The bathroom tile wasn’t much better, but at least we provided soap and clean towels. We weren’t classy enough to have vials of shampoo because we ordered from the economy section of our supplier catalog. Only the standard and luxury sections had shampoo.
I sat on the edge of the bathtub and scrubbed at the gunk in the shower with the toilet brush, shaking a can of some no-name imitation of Ajax so that it snowed into the scummy tub. I scrubbed again.
I looked at myself in the bathroom mirror. My hair was straight like my mother’s, but about twice as thick. It stuck out sideways at odd angles like clumps of crab grass. My eyes were bloodshot and my face looked old and tired.
I finished with the toilet and slipped a paper label around the folded rim and seat cover. I shook the toilet brush into the sink, then scrubbed it against the edges of the sink and the faucet handles.
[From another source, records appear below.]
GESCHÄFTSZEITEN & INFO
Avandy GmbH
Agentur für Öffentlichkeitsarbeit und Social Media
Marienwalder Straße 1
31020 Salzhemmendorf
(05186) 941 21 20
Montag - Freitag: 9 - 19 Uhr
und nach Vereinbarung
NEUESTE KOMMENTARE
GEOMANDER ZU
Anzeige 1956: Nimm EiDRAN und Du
My mother had been stripping the sheets off the bed. When she stopped, I turned to see what was the matter. She was looking at a dark spot on the mattress and frowning.
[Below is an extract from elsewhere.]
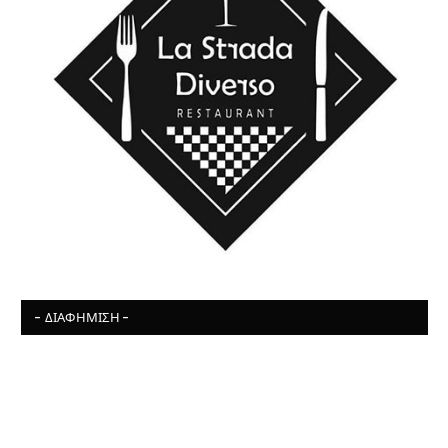
- ΔΙΑΦΉΜΙΣΗ -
“We have to flip this one,” she said, nodding her head towards the stain in the other lower corner. I pulled at the seam of the fabric until I could get a good hold on the thick, mushy mattress, then helped her wrestle it off of the crooked bed frame. Most of the mattresses and bed frames were from a demolition company that would strip everything out of a house before pulverizing it.
Soon the mattress was turned upside down and pushed back into place. There were dark brown stains — all near the same area as the wet one — on this side of the mattress, too. Some were oval-shaped, some looked like warped coffee-cup stains, and others looked like little amoebae with several pseudopodia. They were dry, though, and that was all that was important. My mother unfurled the new sheets and threw them on top.
The wet comestains were now on the underside of the mattress.